3. "Like Someone in Love"
Directed by Abbas Kiarostami
Remember Abbas Kiarostami's last film, a little flick set in Tuscany about two strangers who play the roles of a married couple for a day? Or that same film when a married couple plays strangers for a day. "Certified Copy" was an absolute mirage of filmmaking, and showed what the Iranian filmmaker could do when stretching beyond his own borders. He's doing that once again, this time in Japan, and once again with very little knowledge of what's going on. The previous title, "The End", seems so foreboding for a film now with such a romantic title. What is Kiarostami getting at now, and will it even be half as introspective and astounding as his last film?

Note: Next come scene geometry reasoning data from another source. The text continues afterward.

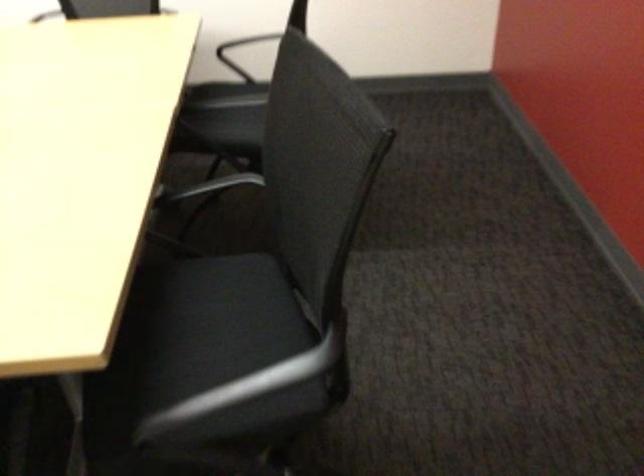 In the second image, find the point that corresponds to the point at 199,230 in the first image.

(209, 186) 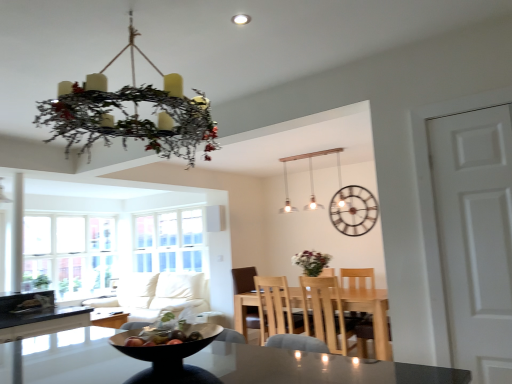 Describe the element at coordinates (374, 319) in the screenshot. This screenshot has height=384, width=512. I see `light wood table at center` at that location.

What are the coordinates of `white glass window screen at left` in the screenshot? It's located at (169, 241).

Is matte white pendant lights at upper center at the back of white matte door at right?

No, white matte door at right's orientation is not away from matte white pendant lights at upper center.

From the image's perspective, which is below, white matte door at right or matte white pendant lights at upper center?

From the image's view, white matte door at right is below.

Who is smaller, white matte door at right or matte white pendant lights at upper center?

white matte door at right.

Which of these two, matte wooden table at center or light wood table at center, stands shorter?

With less height is matte wooden table at center.

Relative to light wood table at center, is matte wooden table at center in front or behind?

Visually, matte wooden table at center is located in front of light wood table at center.

Which object is positioned more to the left, matte wooden table at center or light wood table at center?

From the viewer's perspective, matte wooden table at center appears more on the left side.

Where is `table on the right of matte wooden table at center`? This screenshot has width=512, height=384. table on the right of matte wooden table at center is located at coordinates (374, 319).

Can you tell me how much white fabric couch at lower left and white matte door at right differ in facing direction?

They differ by 1.29 degrees in their facing directions.

Relative to white matte door at right, is white fabric couch at lower left in front or behind?

Clearly, white fabric couch at lower left is behind white matte door at right.

Considering the relative sizes of white fabric couch at lower left and white matte door at right in the image provided, is white fabric couch at lower left thinner than white matte door at right?

No, white fabric couch at lower left is not thinner than white matte door at right.

Where is `couch on the left of white matte door at right`? couch on the left of white matte door at right is located at coordinates (156, 294).

Measure the distance from matte wooden table at center to metallic wire wreath at upper center.

A distance of 8.61 feet exists between matte wooden table at center and metallic wire wreath at upper center.

Is matte wooden table at center facing towards metallic wire wreath at upper center?

No, matte wooden table at center is not facing towards metallic wire wreath at upper center.

Which is behind, point (54, 374) or point (137, 101)?

The point (54, 374) is farther.

Is matte wooden table at center taller than metallic wire wreath at upper center?

No.

From a real-world perspective, is metallic wire wreath at upper center physically below matte wooden table at center?

No, from a real-world perspective, metallic wire wreath at upper center is not under matte wooden table at center.

In terms of height, does metallic wire wreath at upper center look taller or shorter compared to matte wooden table at center?

metallic wire wreath at upper center is taller than matte wooden table at center.

Could you tell me if metallic wire wreath at upper center is turned towards matte wooden table at center?

No, metallic wire wreath at upper center does not turn towards matte wooden table at center.

Is metallic wire wreath at upper center beside light wood chair at center?

They are not placed beside each other.

Is metallic wire wreath at upper center turned away from light wood chair at center?

That's not correct — metallic wire wreath at upper center is not looking away from light wood chair at center.

Is metallic wire wreath at upper center inside or outside of light wood chair at center?

metallic wire wreath at upper center is located beyond the bounds of light wood chair at center.

Which of these two, metallic wire wreath at upper center or light wood chair at center, is thinner?

Thinner between the two is light wood chair at center.

Is there a large distance between shiny plastic bowl at center and white fabric couch at lower left?

That's not correct — shiny plastic bowl at center is a little close to white fabric couch at lower left.

Is shiny plastic bowl at center wider or thinner than white fabric couch at lower left?

Considering their sizes, shiny plastic bowl at center looks slimmer than white fabric couch at lower left.

How different are the orientations of shiny plastic bowl at center and white fabric couch at lower left in degrees?

20.8 degrees.

Locate an element on the screen. The width and height of the screenshot is (512, 384). couch behind the shiny plastic bowl at center is located at coordinates (156, 294).

Where is `lamp to the left of white matte door at right`? lamp to the left of white matte door at right is located at coordinates (310, 178).

Where is `table behind the matte wooden table at center`? The image size is (512, 384). table behind the matte wooden table at center is located at coordinates tap(374, 319).

Estimate the real-world distances between objects in this image. Which object is further from shiny plastic bowl at center, matte wooden table at center or white fabric couch at lower left?

Based on the image, matte wooden table at center appears to be further to shiny plastic bowl at center.

Which object lies nearer to the anchor point light wood chair at center, matte wooden table at center or white matte door at right?

matte wooden table at center lies closer to light wood chair at center than the other object.

Considering their positions, is metallic wire wreath at upper center positioned further to light wood chair at center than clear glass window at left?

metallic wire wreath at upper center lies further to light wood chair at center than the other object.

When comparing their distances from light wood table at center, does metallic clock at upper center or metallic wire wreath at upper center seem further?

Based on the image, metallic wire wreath at upper center appears to be further to light wood table at center.

In the scene shown: From the image, which object appears to be farther from metallic clock at upper center, white fabric couch at lower left or white glass window screen at left?

Among the two, white fabric couch at lower left is located further to metallic clock at upper center.

Considering their positions, is light wood table at center positioned further to clear glass window at left than white fabric couch at lower left?

light wood table at center lies further to clear glass window at left than the other object.

Looking at the image, which one is located further to matte white pendant lights at upper center, clear glass window at left or matte wooden table at center?

matte wooden table at center is positioned further to the anchor matte white pendant lights at upper center.

From the image, which object appears to be nearer to metallic wire wreath at upper center, white fabric couch at lower left or clear glass window at left?

Among the two, clear glass window at left is located nearer to metallic wire wreath at upper center.

The height and width of the screenshot is (384, 512). I want to click on kitchen & dining room table located between white matte door at right and metallic clock at upper center in the depth direction, so click(x=310, y=367).

Where is `table between metallic wire wreath at upper center and white fabric couch at lower left from front to back`? The image size is (512, 384). table between metallic wire wreath at upper center and white fabric couch at lower left from front to back is located at coordinates (374, 319).

Locate an element on the screen. This screenshot has width=512, height=384. door located between shiny plastic bowl at center and matte white pendant lights at upper center in the depth direction is located at coordinates (475, 236).

Find the location of a particular element. Image resolution: width=512 pixels, height=384 pixels. window screen between clear glass window at left and matte white pendant lights at upper center from left to right is located at coordinates (169, 241).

Directed by David Cronenberg
Can somebody just give me the benefit of saying exactly what the hell is going on with this film. My trailer blinders have been on, so I haven't a clue, but all I know is that Robert Pattinson plays a guy who travels around the city in a limo, all in search of a haircut. How everybody else factors into this, I really have no idea whatsoever. The simple fact that it's provoked divisive opinions is enough to suggest that Cronenberg is indeed back into the wilder territory that best defines him. After the extreme lack of energy that "A Dangerous Method" provoked, Cronenberg needed to go wild with this one, and I can certainly hope the effects are positive.
1. "Rust and Bone"
Directed by Jacques Audiard
A bit of an anticlimax, but this is probably the single most reliable film opening on the croisette this year, simply based on the esteem of director Jacques Audiard. I recently revisited "A Prophet" to much enjoyment, and discovered an enthralling and gorgeously constructed film. With the story of a whale trainer who loses her legs, Audiard is again going in a somewhat challenging direction, but I doubt he'd take it on if he wasn't up to the challenge. Even more so, Marion Cotillard is always a draw, even in her less fantastic of roles. The opportunity to look at her face is an immense gift. And she's also a great at acting, so that's something. The promise of Cotillard and Audiard together is enough to clinch the top spot, and then some.